Oh and B vitamins always helped lengthened my cycles personally, after breastfeeding was done and after a mc.


----------



## Reiko_ctu

I didn't purposefully make a resolution but I purchased a clean eating meal plan. Lots of meals with wild rice, beans, eggs, lean meats and lots of veggies. Tons of snacks too! Retraining my taste buds to like natural foods... anyways we started that yesterday. Not a resolution but we're trying it for a month before deciding what to keep ans what works for us and what not...


----------



## Flip flop

Hi. After waiting for almost 3 years ttc a second (DH wasn't ready), DH has finally agreed we can try in Spring! Horay


----------



## lilmisscaviar

Welcome Flip Flop! I will add you :)


----------



## Flip flop

lilmisscaviar said:


> Welcome Flip Flop! I will add you :)

Thanks!!!


----------



## swedengirl

So I have just ovulated and realised I have one more ovulation before I am TTC. So one more full cycle. :happydance::happydance:

Sorry just wanted to share my excitement with someone and you lovely ladies understand it!


----------



## lilmisscaviar

Yay Swedengirl! How exciting! :yipee:


----------



## KalonKiki

That's exciting, swedengirl! :happydance:
I'm pretty sure I'm ovulating right now too so I'm also one ovulation closer the "the one" but I have a lot longer to go. :haha:


----------



## Hersheybar

Swedengirl that is exciting!!! Not long to wait at all!! 

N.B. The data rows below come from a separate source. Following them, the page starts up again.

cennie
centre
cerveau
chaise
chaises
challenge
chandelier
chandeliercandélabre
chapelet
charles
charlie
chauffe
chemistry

Congratulations lilmisscaviar!! 

Xxx


----------



## swedengirl

Thank you all! So nice to feel understood here! MY friends would think I would of lost my mind if I said that to them :haha:

And oh my! Did I miss a post? Congratulations lilmisscaviar!!


----------



## Hersheybar

I think a lot of what I say on here my friends would think I'm crazy! So you are in good company haha! 
Hope everyone is doing okay!


----------



## Flip flop

Hi I'm going to remove myself from this thread, have agreed with DH we are going to wait longer again :(


----------



## swedengirl

Flip flop said:


> Hi I'm going to remove myself from this thread, have agreed with DH we are going to wait longer again :(

Oh Flip Flop I am sorry! Hope you are doing OK!


----------



## Flip flop

swedengirl said:


> Flip flop said:
> 
> 
> Hi I'm going to remove myself from this thread, have agreed with DH we are going to wait longer again :(
> 
> Oh Flip Flop I am sorry! Hope you are doing OK!Click to expand...

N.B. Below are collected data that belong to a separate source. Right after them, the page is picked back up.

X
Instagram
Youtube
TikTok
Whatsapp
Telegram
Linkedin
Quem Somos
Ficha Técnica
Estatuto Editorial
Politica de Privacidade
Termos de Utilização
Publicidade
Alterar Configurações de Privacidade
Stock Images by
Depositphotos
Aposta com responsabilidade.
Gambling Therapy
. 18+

Thanks. I'm not doing great but bearing up.


----------



## mandaa1220

:hugs: it's hard, but it will be totally worth it when you're in the same place at the same time. Waiting sucks, but just remember that in the grand scheme of times, it's just a little longer. Take this time to better yourself, your partner, your career and your finances.


----------



## Flip flop

mandaa1220 said:


> :hugs: it's hard, but it will be totally worth it when you're in the same place at the same time. Waiting sucks, but just remember that in the grand scheme of times, it's just a little longer. Take this time to better yourself, your partner, your career and your finances.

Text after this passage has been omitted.